Since most of you are probably beginner or intermediate yogis, I’m going to stick with a tutorial on how to prepare for hanumasana with blocks instead of how to get into the full pose.​

Step One: Get into Runner’s Lunge

From a low lunge, drop your back knee. Position your hips so they’re directly over your back knee, straighten your front leg, and wiggle your front foot out in front of you so you can straighten your leg completely.

Push your heel into the ground and flex your foot to protect your knee. Make sure you’re keeping a microbend in the knee of your straight leg.

Step Two: Put Two Blocks Under Your Hands

Before you fold over the straightened leg, position two blocks on either side of your leg. Place them at whatever height works best for your current hamstring flexibility.

Putting the blocks in this position brings the ground closer to you so you can fold more deeply without overtaxing your hamstring.

Step Three: Put the Blocks Under Your Thigh (Alternative)

If you want to start prepping even more for the splits, from runner’s lunge, lift your back knee and scoot it back a few inches until you feel your groin opening.

Put your knee back down Place a block under your hamstring (on the straight leg) and allow your weight to sink into it. To begin with, having the block at its tallest height will be more comfortable.

Ensure your hips are always square and facing forward. Don’t expect to be able to straighten your back leg right away; this will take weeks or months of consistent practice to access the deeper version.

Yoga Blocks in Restorative Poses

​What You’ll Need:

  • One or two yoga blocks
  • Yoga Mat
  • Blanket for cushioning, if needed

When you’re learning how to use yoga blocks, sometimes restorative poses get overlooked. A good vinyasa flow class is a delicious way to practice, but you’re missing out if you aren’t taking the time to do a yin or restorative practice at least once a week.

My favorite way to sneak some restorative poses into my regular practice is with a savasana or backbend alternative. Give them a try; they’re totally worth switching your regular poses out for!​

Step One: Supported Bridge Pose

Putting a block under your sacrum in bridge pose gives you a deeper release in the hip flexors. How high you put the block depends on how deeply you want to go into your backbend.

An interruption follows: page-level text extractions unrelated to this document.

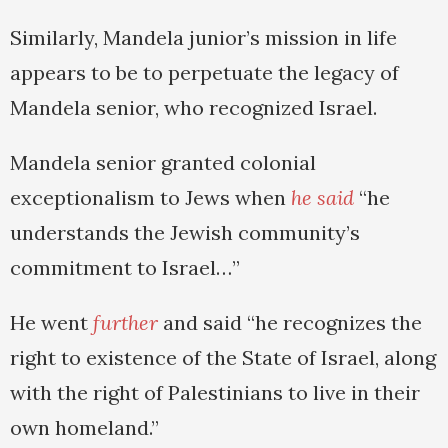
Similarly, Mandela junior’s mission in life
appears to be to perpetuate the legacy of
Mandela senior, who recognized Israel.
Mandela senior granted colonial
exceptionalism to Jews when
he said
“he
understands the Jewish community’s
commitment to Israel…”
He went
further
and said “he recognizes the
right to existence of the State of Israel, along
with the right of Palestinians to live in their
own homeland.”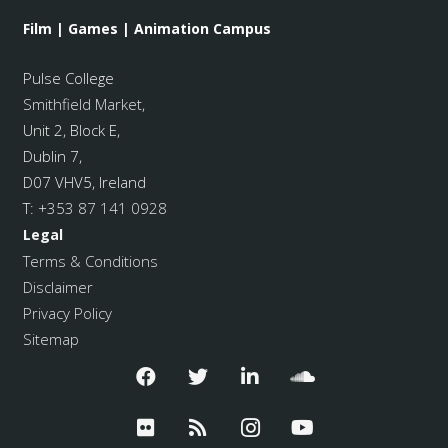
Film | Games | Animation Campus
Pulse College
Smithfield Market
,
Unit 2, Block E,
Dublin 7,
D07 VHV5, Ireland
T:
+353 87 141 0928
Legal
Terms & Conditions
Disclaimer
Privacy Policy
Sitemap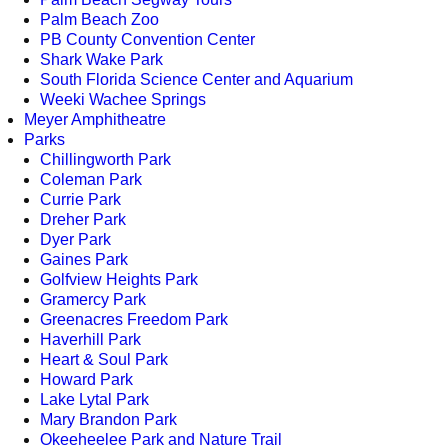
Palm Beach Zoo
PB County Convention Center
Shark Wake Park
South Florida Science Center and Aquarium
Weeki Wachee Springs
Meyer Amphitheatre
Parks
Chillingworth Park
Coleman Park
Currie Park
Dreher Park
Dyer Park
Gaines Park
Golfview Heights Park
Gramercy Park
Greenacres Freedom Park
Haverhill Park
Heart & Soul Park
Howard Park
Lake Lytal Park
Mary Brandon Park
Okeeheelee Park and Nature Trail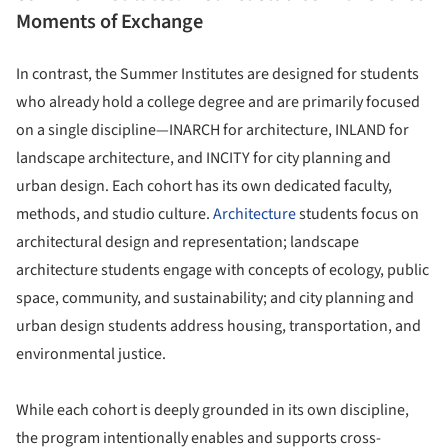
Moments of Exchange
In contrast, the Summer Institutes are designed for students
who already hold a college degree and are primarily focused
on a single discipline—INARCH for architecture, INLAND for
landscape architecture, and INCITY for city planning and
urban design. Each cohort has its own dedicated faculty,
methods, and studio culture.
Architecture
students focus on
architectural design and representation; landscape
architecture students engage with concepts of ecology, public
space, community, and sustainability; and city planning and
urban design students address housing, transportation, and
environmental justice.
While each cohort is deeply grounded in its own discipline,
the program intentionally enables and supports cross-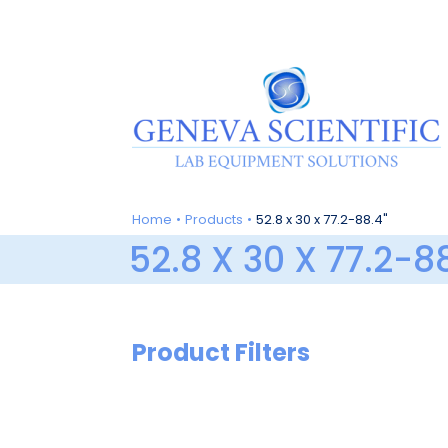
Skip
to
content
Home
Products
52.8 x 30 x 77.2-88.4"
52.8 X 30 X 77.2-8
Product Filters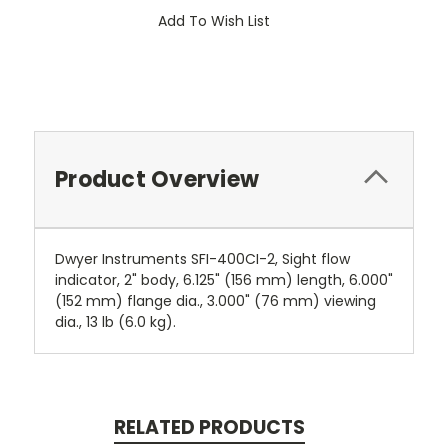
Add To Wish List
Product Overview
Dwyer Instruments SFI-400CI-2, Sight flow
indicator, 2" body, 6.125" (156 mm) length, 6.000"
(152 mm) flange dia., 3.000" (76 mm) viewing
dia., 13 lb (6.0 kg).
RELATED PRODUCTS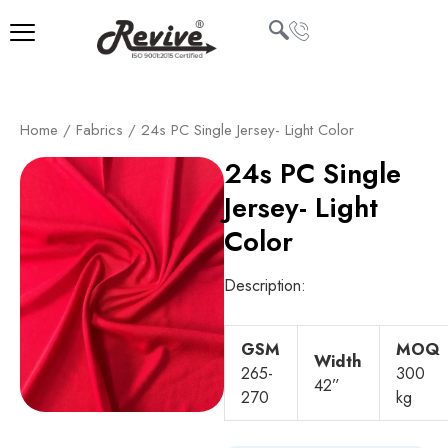
Skip
to
content
U
Home
/
Fabrics
/ 24s PC Single Jersey- Light Color
LE
24s PC Single
Jersey- Light
Color
Description:
GSM
MOQ
Width
265-
300
42”
270
kg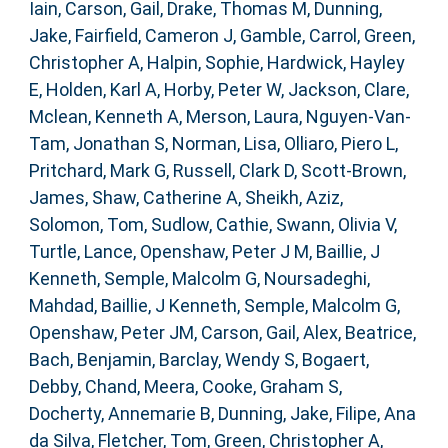
Iain
,
Carson, Gail
,
Drake, Thomas M
,
Dunning,
Jake
,
Fairfield, Cameron J
,
Gamble, Carrol
,
Green,
Christopher A
,
Halpin, Sophie
,
Hardwick, Hayley
E
,
Holden, Karl A
,
Horby, Peter W
,
Jackson, Clare
,
Mclean, Kenneth A
,
Merson, Laura
,
Nguyen-Van-
Tam, Jonathan S
,
Norman, Lisa
,
Olliaro, Piero L
,
Pritchard, Mark G
,
Russell, Clark D
,
Scott-Brown,
James
,
Shaw, Catherine A
,
Sheikh, Aziz
,
Solomon, Tom
,
Sudlow, Cathie
,
Swann, Olivia V
,
Turtle, Lance
,
Openshaw, Peter J M
,
Baillie, J
Kenneth
,
Semple, Malcolm G
,
Noursadeghi,
Mahdad
,
Baillie, J Kenneth
,
Semple, Malcolm G
,
Openshaw, Peter JM
,
Carson, Gail
,
Alex, Beatrice
,
Bach, Benjamin
,
Barclay, Wendy S
,
Bogaert,
Debby
,
Chand, Meera
,
Cooke, Graham S
,
Docherty, Annemarie B
,
Dunning, Jake
,
Filipe, Ana
da Silva
,
Fletcher, Tom
,
Green, Christopher A
,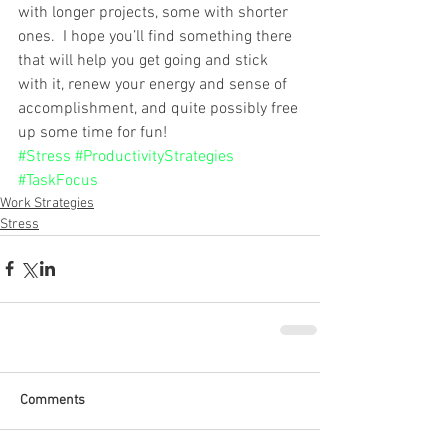
with longer projects, some with shorter 
ones.  I hope you’ll find something there 
that will help you get going and stick 
with it, renew your energy and sense of 
accomplishment, and quite possibly free 
up some time for fun! 
#Stress
#ProductivityStrategies
#TaskFocus
Work Strategies
Stress
Comments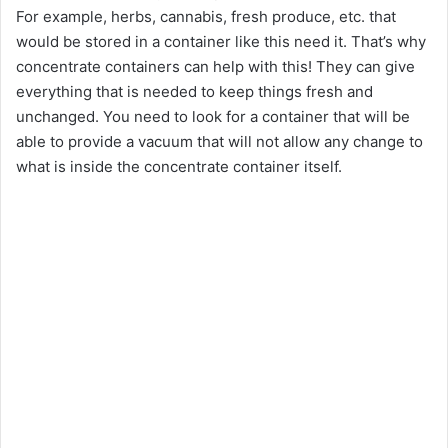
For example, herbs, cannabis, fresh produce, etc. that
would be stored in a container like this need it. That’s why
concentrate containers can help with this! They can give
everything that is needed to keep things fresh and
unchanged. You need to look for a container that will be
able to provide a vacuum that will not allow any change to
what is inside the concentrate container itself.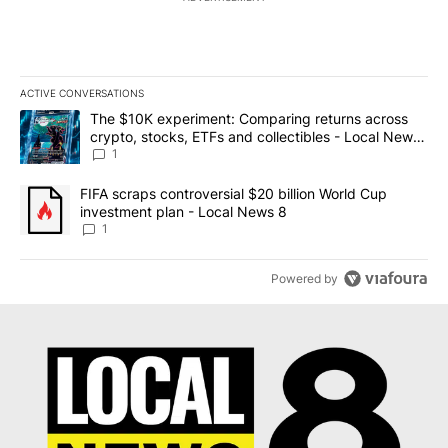
ACTIVE CONVERSATIONS
The following is a list of the most commented articles in the last 7
A trending article titled "The $10K experiment: Comparing return
The $10K experiment: Comparing returns across
crypto, stocks, ETFs and collectibles - Local News
8
1
A trending article titled "FIFA scraps controversial $20 billion 
FIFA scraps controversial $20 billion World Cup
investment plan - Local News 8
1
Powered by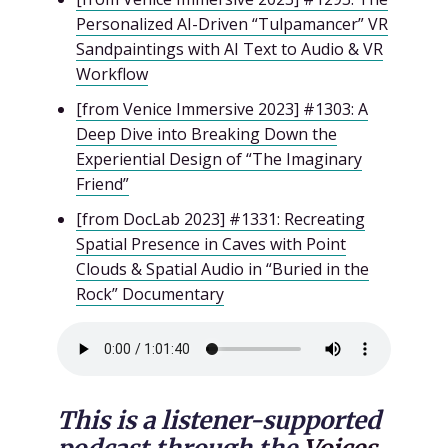
Personalized AI-Driven “Tulpamancer” VR
Sandpaintings with AI Text to Audio & VR
Workflow
[from Venice Immersive 2023] #1303: A
Deep Dive into Breaking Down the
Experiential Design of “The Imaginary
Friend”
[from DocLab 2023] #1331: Recreating
Spatial Presence in Caves with Point
Clouds & Spatial Audio in “Buried in the
Rock” Documentary
This is a listener-supported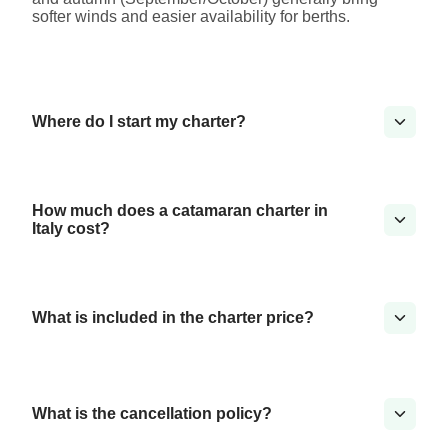
softer winds and easier availability for berths.
Where do I start my charter?
How much does a catamaran charter in
Italy cost?
What is included in the charter price?
What is the cancellation policy?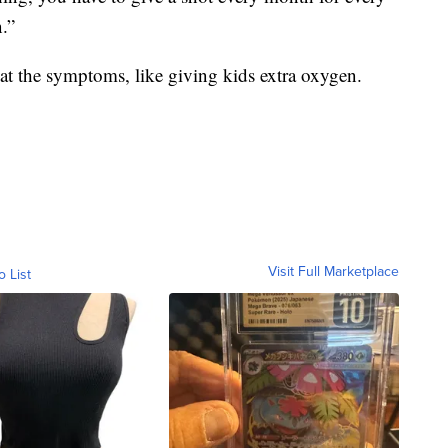
n.”
eat the symptoms, like giving kids extra oxygen.
Visit Full Marketplace
o List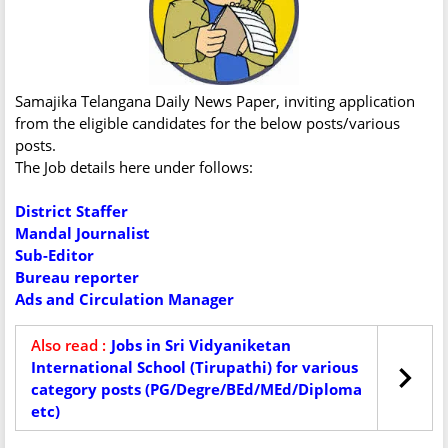
Samajika Telangana Daily News Paper, inviting application
from the eligible candidates for the below posts/various
posts.
The Job details here under follows:
District Staffer
Mandal Journalist
Sub-Editor
Bureau reporter
Ads and Circulation Manager
Also read :
Jobs in Sri Vidyaniketan
International School (Tirupathi) for various
category posts (PG/Degre/BEd/MEd/Diploma
etc)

As you get into bridge pose with your feet hip distance apart, lift your hips and slide the block under your sacrum. I put it horizontally so it’s supporting my entire pelvis, but you can also put it vertically against the sacrum.

Relax your hips onto the block and clasp your hands in front of the block for more release in your lower back.

Step Two: Supta Baddha Konasana ( reclined bound angle pose)

As you go onto your back to prepare for savasana, open your knees and place the soles of your feet together. Before you settle into the pose, place a block under each knee or hip.

The lower you place the block, the deeper your hip opener will be. For extra coziness, put your blanket under your head as a pillow.

I think a lot of students miss out on the benefits of yoga props. If a teacher asked “What are yoga blocks for?”, you might say they’re for beginning students who aren’t flexible. I want to help end this notion!

I used to believe this, and now that I’ve learned how to use yoga blocks, I see they actually challenge my practice instead of making it easier.

Don’t think of yoga blocks as something to make things simpler. Look at them as tools to enhance your practice and challenge everything you think you know about your asana.